A experiência de cada personagem pós-morte é marcada por um retorno de cenas traumáticas: Rachel confronta o suicídio do pai viciado, David revive o bullying cruel contra uma colega negra, Joe se depara com as mulheres que filmou secretamente em momentos íntimos.

 A “experiência científica” revela-se uma armadilha ética e emocional: o além não é um paraíso ou inferno, mas um espelho distorcido de tudo aquilo que os personagens se recusaram a confrontar em vida. A mente, como diz o próprio Nelson em certo momento, mente. Essa mentira não é moral — é estrutural.

O desejo humano de controle, de racionalização da existência, é posto à prova nesse filme. A medicina, com toda sua arrogância iluminista, mostram-se incapaz de curar os sintomas da alma. E aqui o filme revela sua verdadeira crítica: o saber técnico, por si só, é insuficiente. Não existe bisturi que corte a dor da culpa, nem anestesia para o peso dos erros cometidos.

Essa impotência da ciência frente ao espiritual ecoa o pensamento de David Hume, que, em sua crítica à causalidade, já sugeria que não há segurança absoluta nos processos mentais. O entendimento é uma ilusão da continuidade.

Linha Mortal propõe que o conhecimento adquirido através da morte é instável, não confiável, emocionalmente tóxico. Os jovens futuros médicos voltam do limiar da existência não como sábios, mas como fragmentos. Ao invés de revelações divinas, são confrontados com terrores internos.

É nesse ponto que o filme se aproxima mais ainda do conceito de “deserto do real”, proposto por Slavoj Žižek. A realidade, desnuda de suas ficções reconfortantes, revela-se desértica, árida, insuportável. O que vemos no filme não é o mundo dos mortos, mas o mundo nu da consciência humana em ruína. A linha entre vida e morte torna-se, portanto, uma metáfora para a própria linha entre o sujeito e o outro, entre a memória e o delírio, entre a fé e a ciência.
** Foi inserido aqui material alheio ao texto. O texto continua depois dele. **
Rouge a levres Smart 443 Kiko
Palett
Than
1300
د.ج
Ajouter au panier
A estética do filme reforça esse aspecto: corredores escuros, luzes frias, arquitetura taciturna, e atmosferas carregadas de simbolismo religioso. As imagens evocam a culpa cristã, o sofrimento como via de salvação, a cruz carregada pela modernidade. Nelson é um Cristo torturado não por pecados alheios, mas pelos seus. Rachel é uma Maria que não perdoa o pai nem a si mesma.
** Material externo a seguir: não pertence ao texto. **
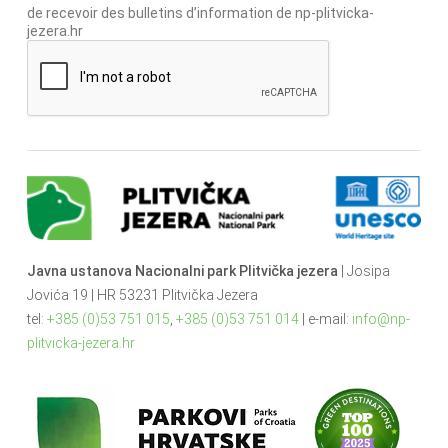
de recevoir des bulletins d’information de np-plitvicka-
jezera.hr
Javna ustanova Nacionalni park Plitvička jezera
| Josipa
Jovića 19 | HR 53231 Plitvička Jezera
tel:
+385 (0)53 751 015
,
+385 (0)53 751 014
| e-mail:
info@np-
plitvicka-jezera.hr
Cada personagem carrega sua cruz particular, e todos eles encaram a morte como um batismo invertido, um retorno às trevas. Há, também, uma leitura possível a partir da teologia negativa: Deus, aqui, está ausente, mas a ausência não é vazia — é insuportável. A fé é substituída por um niilismo clínico. Quando Labraccio questiona a existência divina ao ver Nelson entre a vida e a morte, o faz não como crente, mas como alguém à beira do colapso.
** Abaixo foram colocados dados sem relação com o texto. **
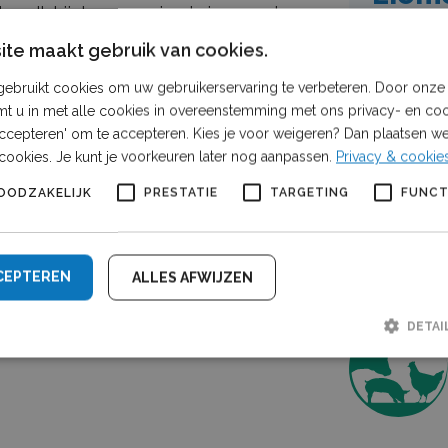
demelk bij de verzorgingshuizen op de
Versc
te maakt gebruik van cookies.
13 en
n deze sfeervolle kerstgroet van de
ebruikt cookies om uw gebruikerservaring te verbeteren. Door onze 
Vrag
belevenis van gemaakt.
mt u in met alle cookies in overeenstemming met ons privacy- en coo
 accepteren' om te accepteren. Kies je voor weigeren? Dan plaatsen we 
:
Verlichte trekkertocht de Liemers
Neem cont
cookies. Je kunt je voorkeuren later nog aanpassen.
Privacy & cookie
OODZAKELIJK
PRESTATIE
TARGETING
FUNCT
Een sam
CEPTEREN
ALLES AFWIJZEN
DETAI
Strikt noodzakelijk
Prestatie
Targeting
Functioneel
lijke cookies maken de kernfunctionaliteiten van de website mogelijk, zoals gebruike
De website kan niet goed worden gebruikt zonder de strikt noodzakelijke cookies.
A ciência é sua bengala — mas essa bengala quebra sob o peso da dúvida. Não há conforto metafísico, apenas a possibilidade de perdão humano. O filme, nesse sentido, aposta numa ética da responsabilidade: só se encontra redenção ao pedir perdão ao outro, não a Deus.

No entanto, Linha Mortal se diferencia por seu pessimismo radical: não há transcendência. A vida após a morte não liberta — aprisiona ainda mais. O filme termina com uma tentativa de resgate de Nelson. Ele precisa “morrer de novo” para renascer. Esse renascimento não é um retorno triunfal, mas um gesto mínimo de reconciliação consigo mesmo.

 A medicina, por fim, serve apenas como instrumento da ética: ela revive o corpo, mas cabe ao sujeito resgatar sua própria alma — se for capaz. O que Schumacher realiza é uma crítica da razão clínica em tempos de pós-modernidade. Seus personagens são ícones de uma geração cindida entre saber técnico e vazio existencial, entre arrogância científica e necessidade de consolo espiritual. Não há cura possível para os males da alma sem o confronto radical com o passado, com o outro, com a culpa.

Nesse sentido, é também um filme sobre a adolescência estendida, sobre a recusa em amadurecer emocionalmente, sobre a ilusão de que se pode controlar o que não se conhece. É um drama da pós-modernidade, onde o sujeito não encontra mais consolo na religião, na ciência, nem na arte — mas apenas na coragem de pedir perdão. E isso, no fundo, talvez seja o que nos torna verdadeiramente humanos.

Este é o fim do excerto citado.